Once, I thought I had an answer-sharing, cheating problem. I gave both Bio 1 classes the same multiple choice, 15 question quiz. With time to spare at the end of the hour I suggested, if they agreed not to share answers with the next class, we could exchange papers, check them and know how they did immediately. They all thought that was good, agreed to play fair. We did that, collected papers so I could record scores and they went to lunch. The next class did the same lesson, ended with the quiz but not enough time to exchange papers. What they didn’t know was; I made two different quizzes; same questions but shuffled in different order. No (a, b, c, d) answer for any question would be correct on both versions. The best students in the second group failed miserably and it was my fault. Got some pushback from parents on that too but mostly to learn just what I had done. Kids told them the quizzes were different but not how so. Once parents knew, I was off the hook. Even then, kids knew that in the real world, cheating is tolerated, getting caught is not.
I do not miss teacher stuff and I don’t think I would want to be in the business now.
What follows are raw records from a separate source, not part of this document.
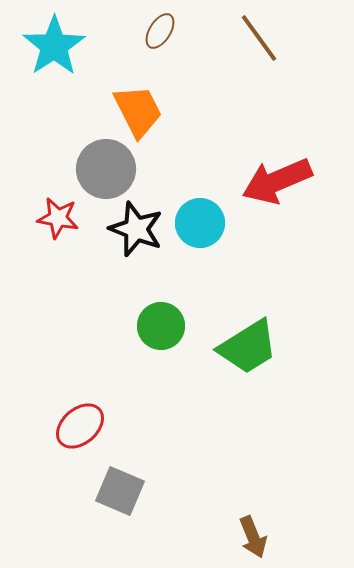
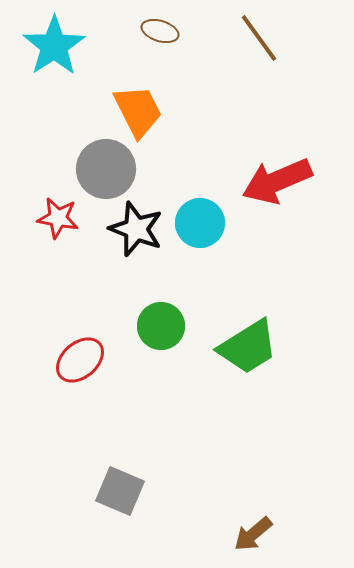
brown ellipse: rotated 75 degrees clockwise
red ellipse: moved 66 px up
brown arrow: moved 3 px up; rotated 72 degrees clockwise
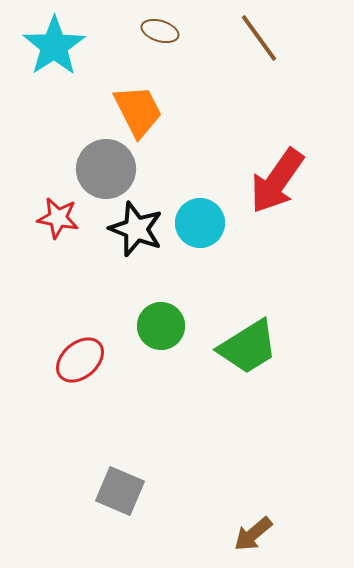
red arrow: rotated 32 degrees counterclockwise
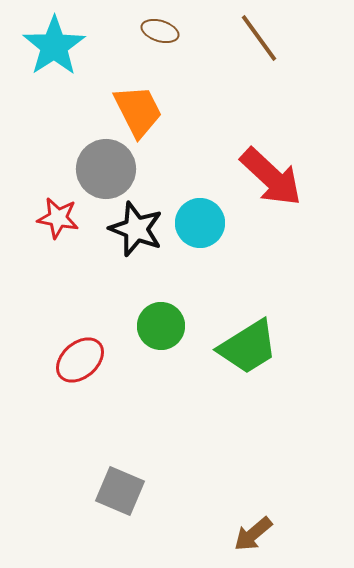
red arrow: moved 6 px left, 4 px up; rotated 82 degrees counterclockwise
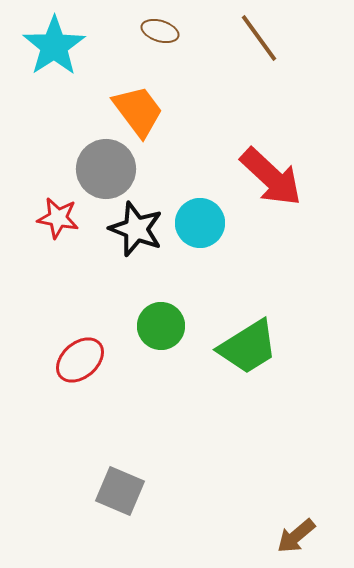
orange trapezoid: rotated 10 degrees counterclockwise
brown arrow: moved 43 px right, 2 px down
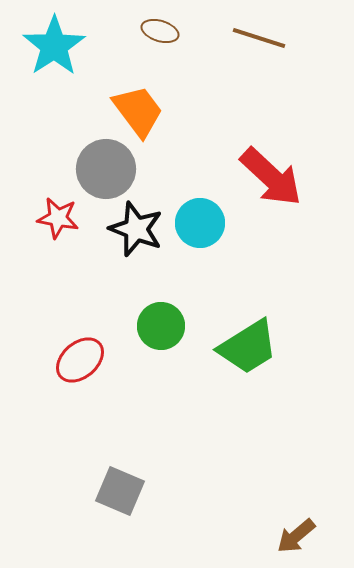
brown line: rotated 36 degrees counterclockwise
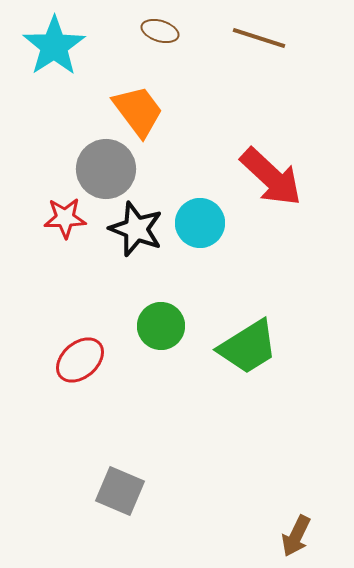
red star: moved 7 px right; rotated 12 degrees counterclockwise
brown arrow: rotated 24 degrees counterclockwise
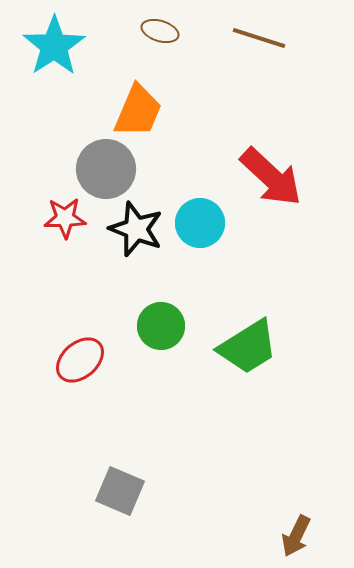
orange trapezoid: rotated 60 degrees clockwise
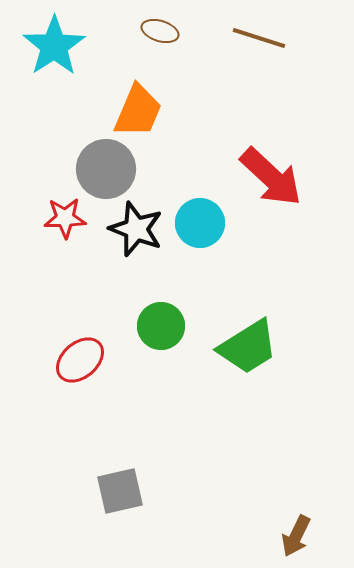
gray square: rotated 36 degrees counterclockwise
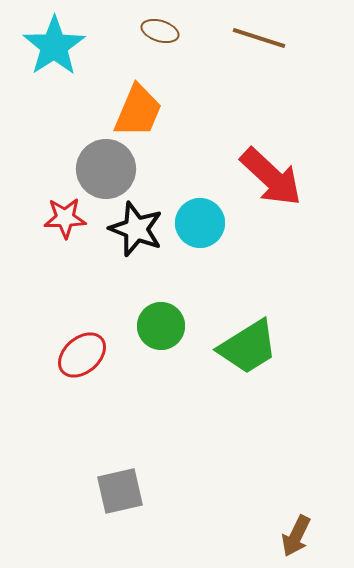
red ellipse: moved 2 px right, 5 px up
The hard edge between standardized test expectations, prescription instruction and teacher culpability leaves teachers in the lurch and it would be stifling for someone like me. They get paid better now but the job is more like operating a machine, raw materials in, piece-parts out. By the mid 1990’s I was teaching in another time zone. The shift to standardized assessment was in the air but we had also moved on with the assumption that all kids can learn and we had to meet them where they were, academically, emotionally, etc. If the cookie recipe calls for 12 minutes at 375 degrees you still check on them. If they’re not the right shade of brown at 12 minutes, you leave them in until they get there. I don’t miss the teacher stuff but I do miss hanging out with my teenage friends.